Melanotan II

Melanotan II (MT-II) is a non-selective synthetic analogue of alpha-melanocyte stimulating hormone (α-MSH), a naturally occurring melanocortin peptide. Developed at the University of Arizona as part of a tanning agent research program, MT-II was found to have potent effects on skin pigmentation, libido, and appetite suppression — effects that led to both significant research interest and widespread unregulated use. It is the parent compound from which PT-141 (bremelanotide) was derived. MT-II stimulates broader melanocortin receptor activity than PT-141, which accounts for its tanning effects (MC1R) and greater side effect potential.

MT-II activates multiple melanocortin receptor subtypes simultaneously: MC1R (melanocytes — responsible for the tanning/pigmentation effect), MC3R (limbic system — reward, appetite, cardiovascular tone), MC4R (hypothalamus — sexual arousal, appetite suppression, energy balance), and MC5R (exocrine glands). MC1R activation triggers eumelanin production in skin melanocytes, producing a tan even without UV exposure. MC4R activation drives the potent libido and appetite suppression effects — the same central mechanism as PT-141 but with full rather than selective receptor binding. The non-selective nature of MT-II compared to PT-141 means it produces a broader range of effects (tanning, libido, anorexia) along with a correspondingly broader side effect profile.

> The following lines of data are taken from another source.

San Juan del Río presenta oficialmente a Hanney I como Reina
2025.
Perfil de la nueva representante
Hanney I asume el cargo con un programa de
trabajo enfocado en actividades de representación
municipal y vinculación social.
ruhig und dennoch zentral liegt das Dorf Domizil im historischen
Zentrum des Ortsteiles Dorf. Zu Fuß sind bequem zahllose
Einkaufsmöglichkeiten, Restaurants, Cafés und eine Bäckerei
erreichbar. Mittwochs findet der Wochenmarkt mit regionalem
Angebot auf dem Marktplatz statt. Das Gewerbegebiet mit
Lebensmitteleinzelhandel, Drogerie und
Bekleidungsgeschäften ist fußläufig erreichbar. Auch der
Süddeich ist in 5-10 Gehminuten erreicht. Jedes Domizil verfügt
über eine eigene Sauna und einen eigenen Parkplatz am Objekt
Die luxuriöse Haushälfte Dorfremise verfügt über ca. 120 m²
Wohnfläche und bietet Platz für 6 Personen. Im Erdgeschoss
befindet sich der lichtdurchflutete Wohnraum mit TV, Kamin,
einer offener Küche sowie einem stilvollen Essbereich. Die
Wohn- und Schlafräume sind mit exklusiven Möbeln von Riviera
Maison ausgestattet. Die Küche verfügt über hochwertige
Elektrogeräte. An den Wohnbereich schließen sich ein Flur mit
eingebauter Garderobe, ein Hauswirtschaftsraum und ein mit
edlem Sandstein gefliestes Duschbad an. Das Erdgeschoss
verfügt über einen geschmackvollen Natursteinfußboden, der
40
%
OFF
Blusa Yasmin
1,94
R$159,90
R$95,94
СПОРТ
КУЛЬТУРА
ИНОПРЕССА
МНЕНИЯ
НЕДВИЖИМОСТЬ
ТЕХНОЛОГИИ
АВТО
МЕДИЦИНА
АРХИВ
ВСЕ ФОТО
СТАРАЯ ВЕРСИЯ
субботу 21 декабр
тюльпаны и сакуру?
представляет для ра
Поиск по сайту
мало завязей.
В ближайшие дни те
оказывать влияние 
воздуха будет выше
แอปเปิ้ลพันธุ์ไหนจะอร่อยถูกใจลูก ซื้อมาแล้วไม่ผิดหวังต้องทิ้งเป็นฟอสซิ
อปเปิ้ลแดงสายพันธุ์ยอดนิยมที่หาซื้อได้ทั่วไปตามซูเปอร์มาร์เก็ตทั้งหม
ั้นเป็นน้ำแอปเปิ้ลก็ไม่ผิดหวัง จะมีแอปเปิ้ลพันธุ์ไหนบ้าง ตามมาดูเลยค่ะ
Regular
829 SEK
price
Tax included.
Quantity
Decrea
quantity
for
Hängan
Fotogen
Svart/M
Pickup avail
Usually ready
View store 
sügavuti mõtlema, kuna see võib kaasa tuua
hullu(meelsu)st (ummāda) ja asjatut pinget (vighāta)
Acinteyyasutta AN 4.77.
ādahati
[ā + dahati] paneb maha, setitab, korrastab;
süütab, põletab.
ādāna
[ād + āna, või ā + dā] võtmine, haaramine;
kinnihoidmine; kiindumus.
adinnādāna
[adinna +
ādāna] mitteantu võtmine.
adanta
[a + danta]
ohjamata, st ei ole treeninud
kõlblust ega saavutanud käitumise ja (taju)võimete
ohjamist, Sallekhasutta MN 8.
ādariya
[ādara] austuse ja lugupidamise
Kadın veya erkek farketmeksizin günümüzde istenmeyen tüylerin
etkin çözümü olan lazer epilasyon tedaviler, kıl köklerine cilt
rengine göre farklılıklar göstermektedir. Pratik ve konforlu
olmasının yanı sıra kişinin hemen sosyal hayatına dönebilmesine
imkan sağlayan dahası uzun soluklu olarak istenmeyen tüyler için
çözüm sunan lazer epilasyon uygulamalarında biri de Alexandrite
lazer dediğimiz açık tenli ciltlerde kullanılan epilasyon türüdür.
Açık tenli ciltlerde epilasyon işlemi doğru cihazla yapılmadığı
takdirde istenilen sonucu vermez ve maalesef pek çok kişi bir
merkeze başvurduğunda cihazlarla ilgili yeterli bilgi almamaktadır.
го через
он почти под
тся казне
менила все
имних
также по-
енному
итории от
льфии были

Melanotan II was originally developed at the University of Arizona (Dr. Victor Hruby) as a synthetic melanotropin for skin protection research. Pilot clinical studies at the University of Arizona demonstrated tan induction without UV exposure, motivating interest in photoprotection applications. Phase I clinical trials confirmed dose-dependent tanning and sexual arousal effects. Subsequent research focused on MT-II's appetite suppression via MC4R (relevant to obesity pharmacology). The isolated sexual arousal activity of MT-II led directly to the development of PT-141 (bremelanotide) as a selective compound. Dermatological safety concerns emerged from case reports of atypical nevi changes in users — these reports influenced the FDA's decision to pursue selective MCR agonists (PT-141) rather than full MCR agonists for approved therapeutics.

Tanning Loading Protocol: Start at 0.1 mg SC at night, increase by 0.1 mg every 3 nights to 0.5 mg. Use 2–3 times weekly with moderate UV exposure for 3–4 weeks. Maintenance: 0.25–0.5 mg once or twice weekly. Caution: Regular full-body skin inspection by a dermatologist is strongly recommended for anyone using MT-II due to mole changes.

Melanotan II has a more significant side effect profile than PT-141 due to its non-selective melanocortin activation. Nausea and facial flushing are nearly universal, particularly at higher doses or during initial use — typically peaking 30–60 minutes post-injection. Spontaneous erections in men (often unwanted and prolonged) are a well-documented effect of MC4R activation. Extreme appetite suppression can occur, occasionally severe enough to make eating difficult. Darkening of existing moles and the development of new moles or freckles is documented and considered a significant safety concern, as MC1R activation may promote melanocyte proliferation in atypical nevi — this is the primary safety concern driving dermatologists' caution about MT-II. Changes in blood pressure have been reported. Fatigue, yawning, and a temporary disoriented feeling post-injection are commonly described. Use in individuals with a history of melanoma or dysplastic nevi is strongly inadvisable.

Store lyophilized MT-II at -20°C for long-term storage. Short-term storage at 2–8°C is acceptable for up to 3 months. Reconstitute with bacteriostatic water; a 10 mg vial with 2 mL BAC water yields 5,000 mcg/mL. Store reconstituted solution at 2–8°C and use within 28 days. Protect from light — melanocortin peptides can degrade with UV exposure. The peptide is sensitive to heat — never leave in a warm environment.